Funding an ESOP’s repurchase obligation
Companies that are wholly or partially owned by an employee stock ownership plan have a responsibility to purchase stock that is distributed to ESOP participants upon the participant’s termination of employment, death, disability, when the participant diversifies his/her account balance and when the participant is due an in-service distribution or required minimum distribution from the ESOP. There are a number of ways in which companies fund to meet this obligation, including the purchase of COLI on the lives of key executives. Similar to when COLI is used to offset the costs of a NQDCP, the tax-free withdrawal and loans from cash value along with tax-free death benefits make COLI, either alone or in conjunction with another asset, an appropriate and cost-efficient method for funding the repurchase obligation.
The owner of a life insurance contract must have an insurable interest in the person who is insured when the policy is purchased. This means that the policy owner (or the owner’s named beneficiary) would suffer a financial loss in the event of the insured’s death. Any individual is permitted to purchase a life insurance contract on his/her own life and designate the beneficiary.
Each state has its own statutes regarding insurable interest in the life of an insured individual. There is no federal statute specifically addressing this issue, so it is important to know and understand the statute of the state in which a life insurance policy is issued. In some states, a policy issued to someone who lacks insurable interest and where the insured did not consent, may be paid to a person who is equitably entitled to the proceeds and who is someone other than the named beneficiary, if a court so orders.
Code Sec. 101(J): Make Sure Death Benefits Are Income Tax-Free
Under Code section 101(j)(2)(A), death benefits paid to an employer will be free of income tax if notice and consent were obtained from the employee and that employee falls into one of the following categories:
- The insured was an employee at any time during the 12-month period before death
At the time the contract is issued, the insured is
o A member of the board of directors
o A highly-compensated employee
o One of the five highest-paid officers
o A shareholder who owns more than 10% in value of the stock of the employer
o One of the highest paid 35% of all employees.
When determining if an employee falls into one of the exempt classifications above, the date the contract is issued controls, not the date a consent to insure is signed. In this context, “issued” means the latest of: (1) the date of application for coverage; (2) the effective date of coverage; or (3) formal issuance of the contract. If an employee signs a consent form but terminates employment prior to the issue date, that individual does not fall into one of the exceptions above.
The employer’s notice to the employee must state the maximum face amount for which the employee can be insured, that the employer (or policy owner) will be the beneficiary and that the coverage may continue after the insured is no longer employed by the employer.

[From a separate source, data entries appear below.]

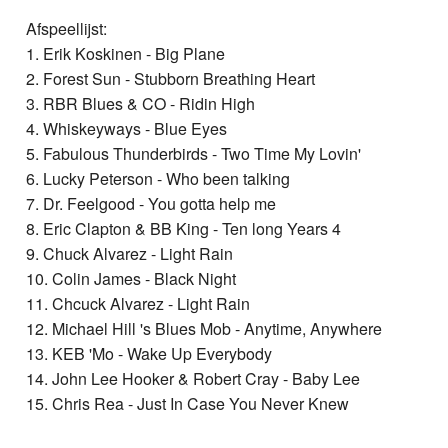
Afspeellijst:
1. Erik Koskinen - Big Plane
2. Forest Sun - Stubborn Breathing Heart
3. RBR Blues & CO - Ridin High
4. Whiskeyways - Blue Eyes
5. Fabulous Thunderbirds - Two Time My Lovin'
6. Lucky Peterson - Who been talking
7. Dr. Feelgood - You gotta help me
8. Eric Clapton & BB King - Ten long Years 4
9. Chuck Alvarez - Light Rain
10. Colin James - Black Night
11. Chcuck Alvarez - Light Rain
12. Michael Hill 's Blues Mob - Anytime, Anywhere
13. KEB 'Mo - Wake Up Everybody
14. John Lee Hooker & Robert Cray - Baby Lee
15. Chris Rea - Just In Case You Never Knew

Every taxpayer that owns one or more COLI policies issued after Aug. 17, 2006, must file a Form 8925 with its tax return showing the number of employees insured at the end of the year, the total amount of insurance in force at the end of the year, and stating that each insured consented to the insurance.
COLI products are specifically designed and institutionally priced for the corporate market. These products generally have lower upfront loads, high early cash values and lower insurance costs than products designed for the individual market.

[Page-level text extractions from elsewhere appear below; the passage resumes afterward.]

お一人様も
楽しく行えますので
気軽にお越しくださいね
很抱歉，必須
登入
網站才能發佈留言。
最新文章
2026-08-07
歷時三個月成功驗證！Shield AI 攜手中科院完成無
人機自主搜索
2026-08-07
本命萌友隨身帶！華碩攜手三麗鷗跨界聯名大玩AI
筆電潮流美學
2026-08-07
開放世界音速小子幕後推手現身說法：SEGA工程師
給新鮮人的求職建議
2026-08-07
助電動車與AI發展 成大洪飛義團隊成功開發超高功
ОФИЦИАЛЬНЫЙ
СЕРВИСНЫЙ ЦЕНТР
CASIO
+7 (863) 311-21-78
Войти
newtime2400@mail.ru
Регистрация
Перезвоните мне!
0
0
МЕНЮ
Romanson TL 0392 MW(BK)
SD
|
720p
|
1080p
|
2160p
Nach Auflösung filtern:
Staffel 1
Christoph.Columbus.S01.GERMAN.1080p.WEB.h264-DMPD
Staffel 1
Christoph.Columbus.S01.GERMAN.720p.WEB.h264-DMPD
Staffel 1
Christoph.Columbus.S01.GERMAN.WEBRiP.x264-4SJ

COLI is a valuable asset to companies that have a long-term need for protection against financial loss due to the death of a key employee or owner of a business; to informally fund nonqualified retirement plans; to recover the cost of those plans through the receipt of tax-free death benefits; and to provide a source of tax-free income through cash value withdrawals and loans to the company. COLI products are specifically designed to provide the purchasing company with income on its financial statements in the early years to satisfy the needs of shareholders, partners and potential creditors. When designed properly, a COLI program may help mitigate losses due to the death of key person or because of costly employee benefit plans.